Power of Ten
January 30, 2002 3:40 AM   Subscribe

Power of Ten View the Milky Way at 10 million light years from the Earth. Then move through space towards the Earth in successive orders of magnitude until you reach a tall oak tree just outside the buildings of the National High Magnetic Field Laboratory in Tallahassee, Florida. After that, begin to move from the actual size of a leaf into a microscopic world that reveals leaf cell walls, the cell nucleus, chromatin, DNA and finally, into the subatomic universe of electrons and protons.
posted by Tarrama (19 comments total)
 
That's fantastic. Great link!
posted by explodingfist at 3:55 AM on January 30, 2002


Yes. The universe is really really big. Many people have pointed this out, Douglas Adams most eloquently. Er, am I missing something?
posted by Hypnerotomachia at 4:12 AM on January 30, 2002


Yes. You're missing the fact that this is very, very cool.
posted by Optamystic at 4:29 AM on January 30, 2002


More at Powersof10.com, including the powers of Eames.
posted by liam at 4:34 AM on January 30, 2002


The point of this is not just that the universe is "really really big". This piece gives you an actual scale on which to judge the really big, and the really small.
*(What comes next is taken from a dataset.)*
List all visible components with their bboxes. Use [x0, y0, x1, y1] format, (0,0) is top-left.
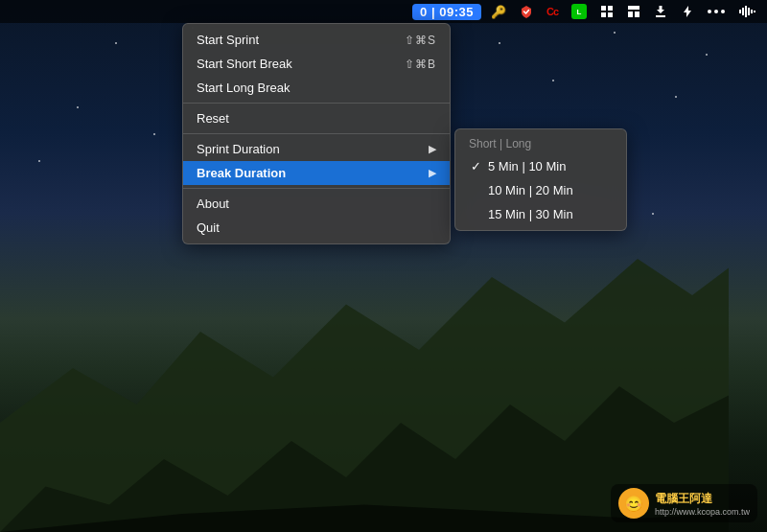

It's normally only scientists who have an intuitive sense of the relative magnitudes of things like galaxies, planets, cells and atoms. This lovely concept lets your average layman pick up the same ideas.

And, yes, it is cool.
posted by chrismear at 4:37 AM on January 30, 2002


I wonder why they redid this instead of just using the original? And I wonder how many times it's been redone? I remember seeing the movie (which was the first remake of the original) in elementary school, I think.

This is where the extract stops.